## WORK REQUEST
Reproduce each record exactly. The pictures should be skipped.

═════ GIVEN INFORMATION

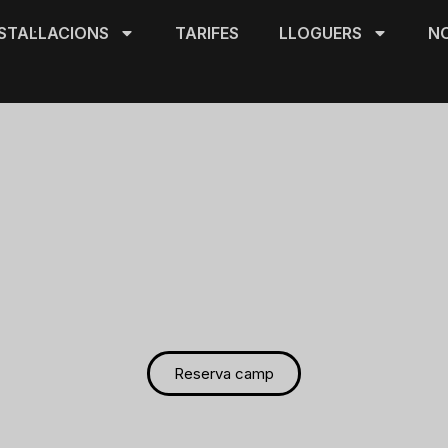
STAL·LACIONS
TARIFES
LLOGUERS
NO
ns de futbol sala a B
Instal·lacions cobertes per jugar i competir durant tot l’any
Reserva camp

══════════

## ANSWER
STAL·LACIONS
TARIFES
LLOGUERS
NO
ns de futbol sala a B
Instal·lacions cobertes per jugar i competir durant tot l’any
Reserva camp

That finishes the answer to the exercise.